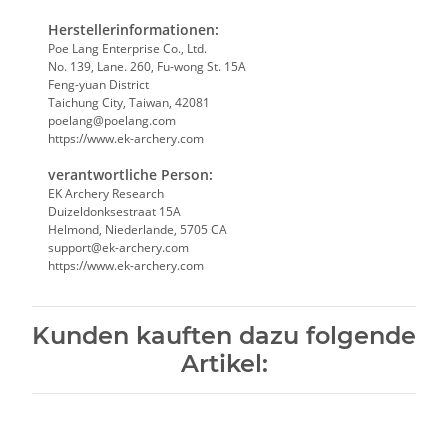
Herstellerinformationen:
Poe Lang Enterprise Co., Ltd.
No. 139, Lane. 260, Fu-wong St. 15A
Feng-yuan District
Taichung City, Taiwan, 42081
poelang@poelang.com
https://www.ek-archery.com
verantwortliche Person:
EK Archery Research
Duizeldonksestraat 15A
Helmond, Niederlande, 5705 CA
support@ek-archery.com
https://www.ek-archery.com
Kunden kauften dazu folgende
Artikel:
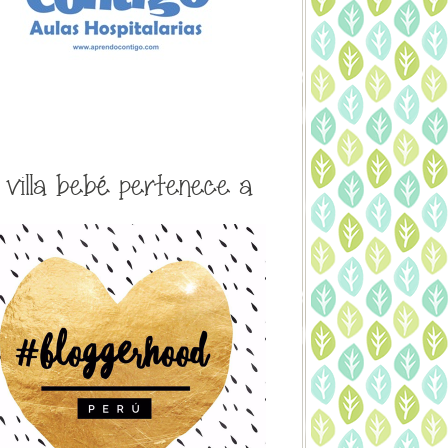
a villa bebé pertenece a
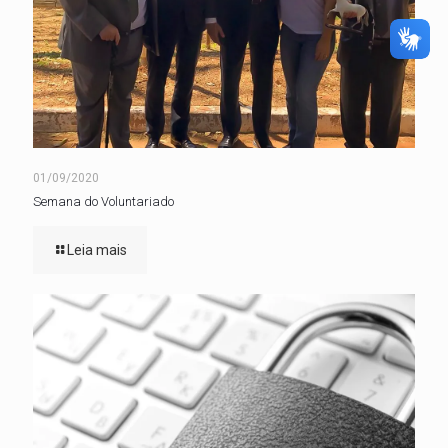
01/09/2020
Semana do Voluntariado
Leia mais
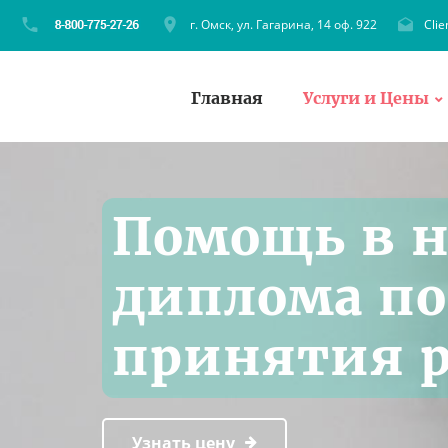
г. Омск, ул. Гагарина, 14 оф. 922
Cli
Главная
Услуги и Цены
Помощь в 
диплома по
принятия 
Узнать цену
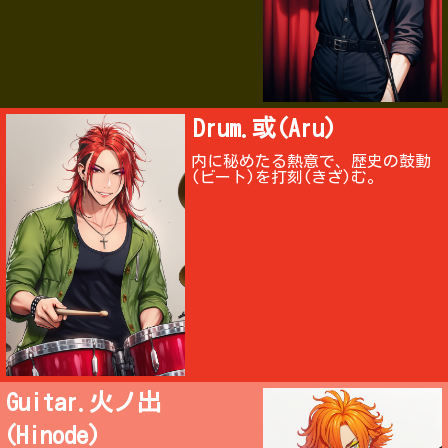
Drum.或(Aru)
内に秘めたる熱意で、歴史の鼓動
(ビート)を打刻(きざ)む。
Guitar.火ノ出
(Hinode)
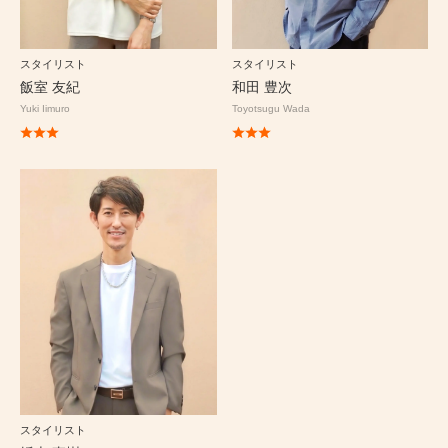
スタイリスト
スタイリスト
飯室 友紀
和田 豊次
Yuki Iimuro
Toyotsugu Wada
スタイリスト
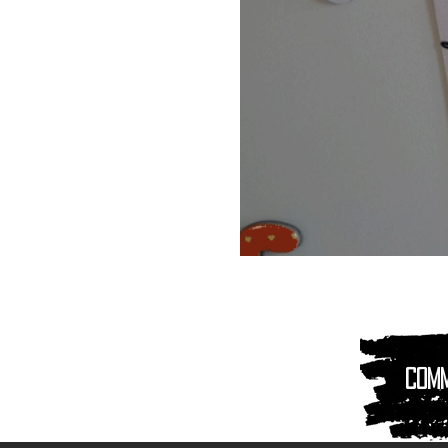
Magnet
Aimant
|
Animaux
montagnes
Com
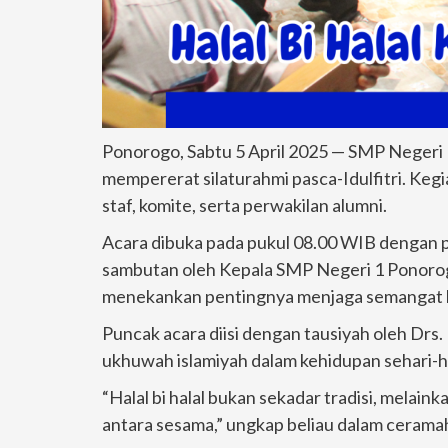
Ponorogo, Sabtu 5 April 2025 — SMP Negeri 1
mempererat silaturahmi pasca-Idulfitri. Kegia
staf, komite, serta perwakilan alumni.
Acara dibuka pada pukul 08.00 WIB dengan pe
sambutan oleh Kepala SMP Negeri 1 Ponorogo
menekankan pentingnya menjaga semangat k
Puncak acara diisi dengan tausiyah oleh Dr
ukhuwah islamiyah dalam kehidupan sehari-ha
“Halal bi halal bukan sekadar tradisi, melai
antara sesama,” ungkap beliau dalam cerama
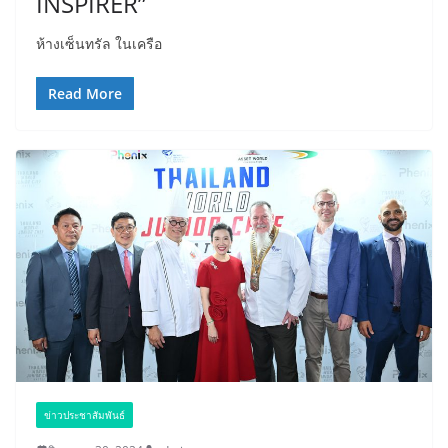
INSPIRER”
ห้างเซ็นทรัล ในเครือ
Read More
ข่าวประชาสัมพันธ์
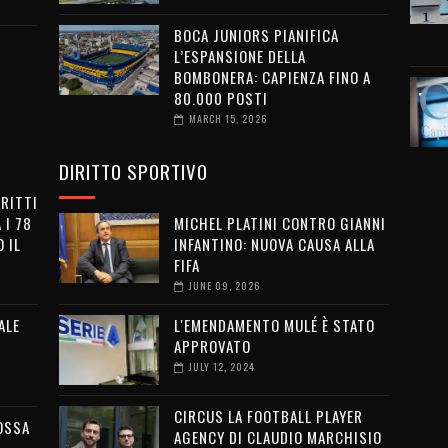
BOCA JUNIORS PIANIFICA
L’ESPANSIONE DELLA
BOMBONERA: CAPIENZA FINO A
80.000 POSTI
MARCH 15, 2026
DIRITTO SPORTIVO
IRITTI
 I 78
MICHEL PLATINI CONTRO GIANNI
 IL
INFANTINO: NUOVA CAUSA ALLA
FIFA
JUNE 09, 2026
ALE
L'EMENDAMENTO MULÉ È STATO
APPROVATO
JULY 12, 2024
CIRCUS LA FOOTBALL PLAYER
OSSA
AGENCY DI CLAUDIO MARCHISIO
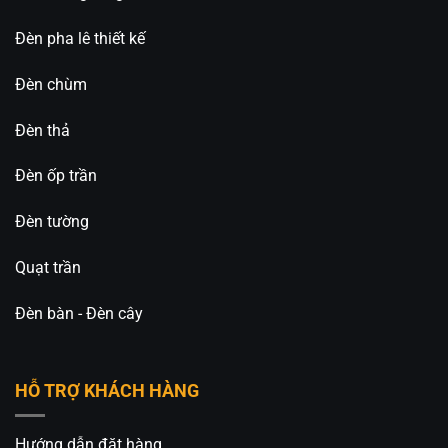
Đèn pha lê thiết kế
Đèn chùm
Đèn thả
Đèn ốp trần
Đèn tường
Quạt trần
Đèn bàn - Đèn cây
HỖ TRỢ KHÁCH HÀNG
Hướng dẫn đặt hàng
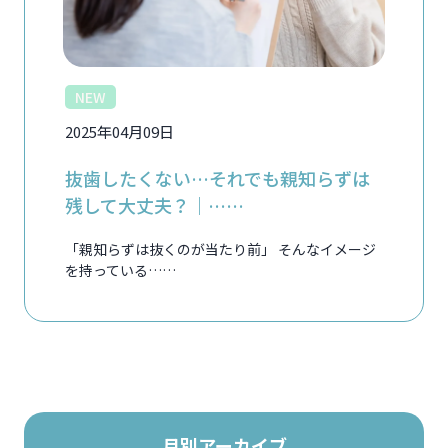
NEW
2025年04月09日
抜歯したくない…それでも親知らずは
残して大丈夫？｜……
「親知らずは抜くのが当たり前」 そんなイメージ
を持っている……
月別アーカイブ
------------------------------------
■ Action item
Line for line, restate the data above and omit every picture.

■ Solution to this problem
Herstellerinformationen:
Poe Lang Enterprise Co., Ltd.
No. 139, Lane. 260, Fu-wong St. 15A
Feng-yuan District
Taichung City, Taiwan, 42081
poelang@poelang.com
https://www.ek-archery.com
verantwortliche Person:
EK Archery Research
Duizeldonksestraat 15A
Helmond, Niederlande, 5705 CA
support@ek-archery.com
https://www.ek-archery.com
Kunden kauften dazu folgende
Artikel:
a villa bebé pertenece a
01/09/2020
Semana do Voluntariado
Leia mais
г. Омск, ул. Гагарина, 14 оф. 922
Cli
Главная
Услуги и Цены
Помощь в 
диплома по
принятия 
Узнать цену
Drum.或(Aru)
内に秘めたる熱意で、歴史の鼓動
(ビート)を打刻(きざ)む。
Guitar.火ノ出
(Hinode)
スタイリスト
スタイリスト
飯室 友紀
和田 豊次
Yuki Iimuro
Toyotsugu Wada
スタイリスト
Magnet
Aimant
|
Animaux
montagnes
Com
Ponorogo, Sabtu 5 April 2025 — SMP Negeri 1
mempererat silaturahmi pasca-Idulfitri. Kegia
staf, komite, serta perwakilan alumni.
Acara dibuka pada pukul 08.00 WIB dengan pe
sambutan oleh Kepala SMP Negeri 1 Ponorogo
menekankan pentingnya menjaga semangat k
Puncak acara diisi dengan tausiyah oleh Dr
ukhuwah islamiyah dalam kehidupan sehari-ha
“Halal bi halal bukan sekadar tradisi, melai
antara sesama,” ungkap beliau dalam cerama
INSPIRER”
ห้างเซ็นทรัล ในเครือ
Read More
ข่าวประชาสัมพันธ์
BOCA JUNIORS PIANIFICA
L’ESPANSIONE DELLA
BOMBONERA: CAPIENZA FINO A
80.000 POSTI
MARCH 15, 2026
DIRITTO SPORTIVO
IRITTI
 I 78
MICHEL PLATINI CONTRO GIANNI
 IL
INFANTINO: NUOVA CAUSA ALLA
FIFA
JUNE 09, 2026
ALE
L'EMENDAMENTO MULÉ È STATO
APPROVATO
JULY 12, 2024
CIRCUS LA FOOTBALL PLAYER
OSSA
AGENCY DI CLAUDIO MARCHISIO
Đèn pha lê thiết kế
Đèn chùm
Đèn thả
Đèn ốp trần
Đèn tường
Quạt trần
Đèn bàn - Đèn cây
HỖ TRỢ KHÁCH HÀNG
Hướng dẫn đặt hàng
NEW
2025年04月09日
抜歯したくない…それでも親知らずは
残して大丈夫？｜……
「親知らずは抜くのが当たり前」 そんなイメージ
を持っている……
月別アーカイブ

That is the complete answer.